* WHAT YOU HAVE TO DO
Where a line of the material contains the string "commune", copy that line.

* ENTRIES SHOWN
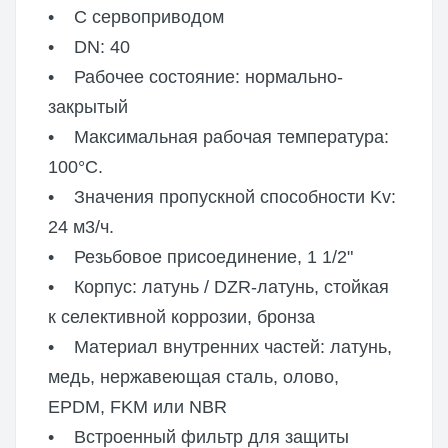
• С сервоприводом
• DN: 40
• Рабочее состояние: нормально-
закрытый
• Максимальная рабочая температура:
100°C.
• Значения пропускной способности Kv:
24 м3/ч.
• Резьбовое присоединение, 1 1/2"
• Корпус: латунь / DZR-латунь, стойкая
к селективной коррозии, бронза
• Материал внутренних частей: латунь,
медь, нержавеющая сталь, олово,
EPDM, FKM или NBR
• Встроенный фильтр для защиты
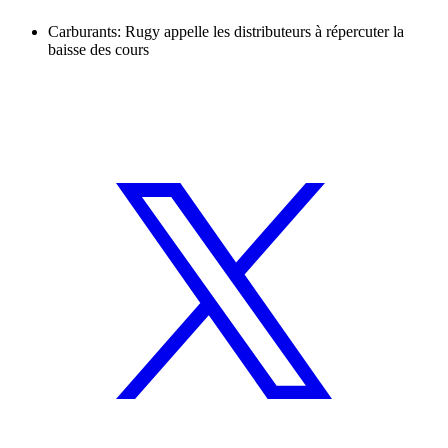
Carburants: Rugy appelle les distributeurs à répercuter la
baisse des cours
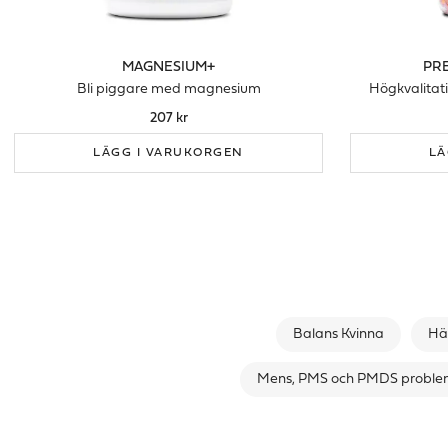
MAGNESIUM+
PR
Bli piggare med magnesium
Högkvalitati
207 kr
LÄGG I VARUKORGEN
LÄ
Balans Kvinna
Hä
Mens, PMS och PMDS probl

* * *

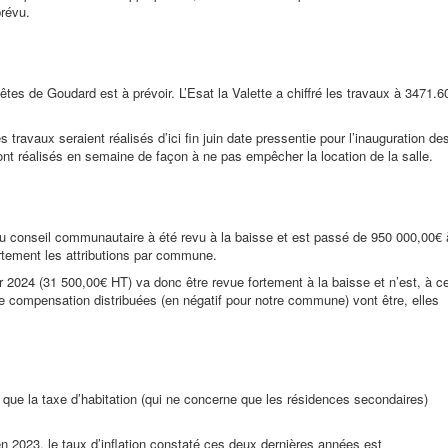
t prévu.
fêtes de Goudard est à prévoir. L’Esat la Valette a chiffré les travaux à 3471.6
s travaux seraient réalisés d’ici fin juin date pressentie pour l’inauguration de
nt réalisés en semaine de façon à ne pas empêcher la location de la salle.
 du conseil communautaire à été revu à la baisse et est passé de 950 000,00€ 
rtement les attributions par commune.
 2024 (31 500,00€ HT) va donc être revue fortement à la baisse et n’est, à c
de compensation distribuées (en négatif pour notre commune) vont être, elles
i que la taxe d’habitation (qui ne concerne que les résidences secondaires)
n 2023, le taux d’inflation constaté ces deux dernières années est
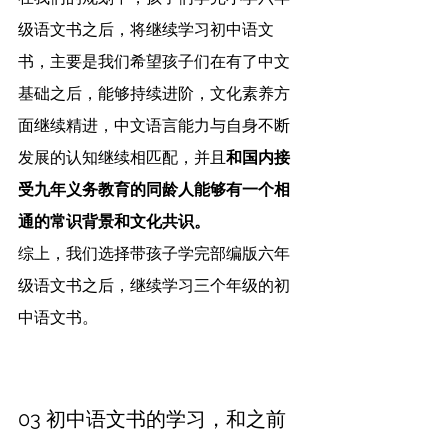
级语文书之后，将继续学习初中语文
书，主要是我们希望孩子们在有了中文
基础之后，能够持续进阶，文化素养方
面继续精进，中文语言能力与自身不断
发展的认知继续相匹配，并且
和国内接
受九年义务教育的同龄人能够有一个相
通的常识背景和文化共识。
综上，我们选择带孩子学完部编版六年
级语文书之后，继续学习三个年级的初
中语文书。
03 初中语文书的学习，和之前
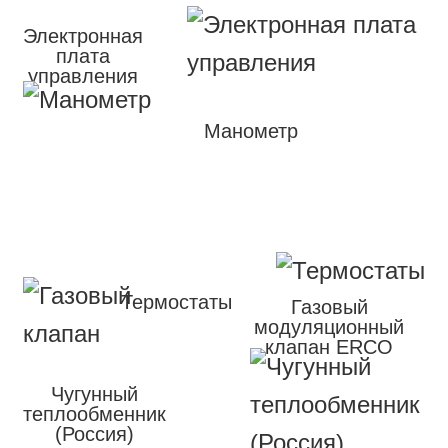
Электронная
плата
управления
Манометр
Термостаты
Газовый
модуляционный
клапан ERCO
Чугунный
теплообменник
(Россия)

* EXPECTED ANSWER
rtement les attributions par commune.
de compensation distribuées (en négatif pour notre commune) vont être, elles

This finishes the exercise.